He was 22, a squad leader with the rank of specialist, when the head of his platoon sent him on a search-and-destroy mission near Duc Pho on April 25, 1967. Danger was inevitable, he told his men, so he put himself in the first and most exposed position in their formation.

"No one objected," read an account of the mission published in Soldier of Fortune magazine.

At roughly midday, Stumpf left his squad in the relative safety of a trench while he went to retrieve a field radio. Gunfire swiftly broke out, sending him back. Three of his six men, he discovered, had moved beyond the trench and had been hit in the legs. Gravely wounded, they were stranded.

Reinforcements arrived, and with them even greater enemy fire. In time, everyone except Stumpf had been struck by grenade shrapnel.

"Stumpy, look out!" someone shouted to him. "There's a grenade between your legs!"

"Stumpf looked down," according to the Soldier of Fortune account. "There was indeed a grenade between his legs. He calmly picked it up, tossed it back at the enemy, then resumed firing his M-16."

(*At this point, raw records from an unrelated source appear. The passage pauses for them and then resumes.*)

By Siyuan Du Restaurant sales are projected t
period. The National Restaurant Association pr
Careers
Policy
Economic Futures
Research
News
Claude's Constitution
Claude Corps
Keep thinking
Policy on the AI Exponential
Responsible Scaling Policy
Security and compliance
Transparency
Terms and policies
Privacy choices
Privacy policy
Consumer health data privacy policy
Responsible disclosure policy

Despite the ongoing gunfire, Stumpf set off to rescue the three wounded men from his squad. The first had broken a leg and could not move.

"Grab me around the neck and don't let go," Stumpf told him, before carrying the man back to the trench.

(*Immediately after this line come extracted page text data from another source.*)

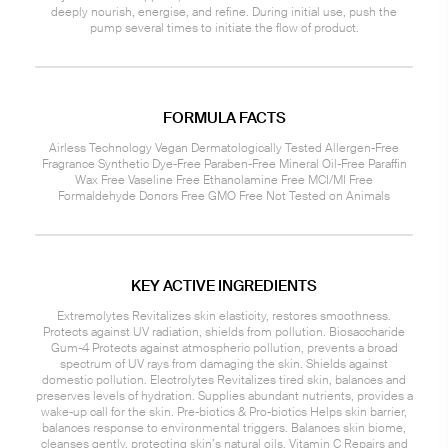
deeply nourish, energise, and refine. During initial use, push the
pump several times to initiate the flow of product.
FORMULA FACTS
Airless Technology Vegan Dermatologically Tested Allergen-Free
Fragrance Synthetic Dye-Free Paraben-Free Mineral Oil-Free Paraffin
Wax Free Vaseline Free Ethanolamine Free MCI/MI Free
Formaldehyde Donors Free GMO Free Not Tested on Animals
KEY ACTIVE INGREDIENTS
Extremolytes Revitalizes skin elasticity, restores smoothness.
Protects against UV radiation, shields from pollution. Biosaccharide
Gum-4 Protects against atmospheric pollution, prevents a broad
spectrum of UV rays from damaging the skin. Shields against
domestic pollution. Electrolytes Revitalizes tired skin, balances and
preserves levels of hydration. Supplies abundant nutrients, provides a
wake-up call for the skin. Pre-biotics & Pro-biotics Helps skin barrier,
balances response to environmental triggers. Balances skin biome,
cleanses gently, protecting skin’s natural oils. Vitamin C Repairs and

He then returned for the second man, pulling him almost all the way to safety before collapsing from the exertion. Still, Stumpf went back for the third man and pulled him, too, back to the trench.

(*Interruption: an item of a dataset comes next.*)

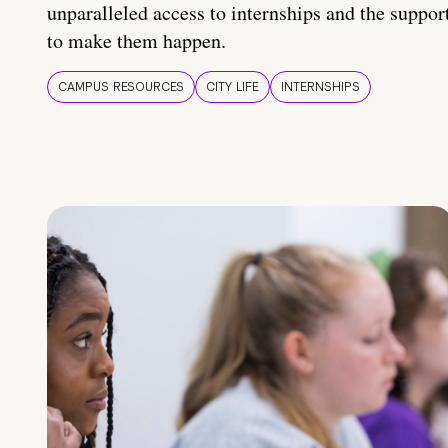
unparalleled access to internships and the suppor
to make them happen.
CAMPUS RESOURCES
CITY LIFE
INTERNSHIPS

By the early afternoon, U.S. artillery had destroyed the thick vegetation in the area and revealed a complex of enemy bunkers, according to an account in the book "Medal of Honor: Portraits of Valor Beyond the Call of Duty" by Peter Collier. Amid continuing enemy fire, Stumpf organized an attack on the bunkers, destroying them with a hail of grenades. The last outpost presented a particular challenge.

"Armed with extra grenades, Stumpf ran to it over open ground and threw a grenade through the aperture," Collier wrote. "When the [Viet Cong] managed to throw it back out, Stumpf hit the ground in a fetal curl as it exploded; then he stood, pulled the pins on two more grenades, held them for an extra second, and tossed them in, this time destroying the gun emplacement."

President Lyndon B. Johnson bestowed the Medal of Honor on Stumpf in 1968. Because of his actions, the citation reads, Stumpf's unit was able to overrun the enemy.

"To this day I don't consider myself a hero," Stumpf said years later. "It was a job. My obligation. I was the only one in the squad not wounded."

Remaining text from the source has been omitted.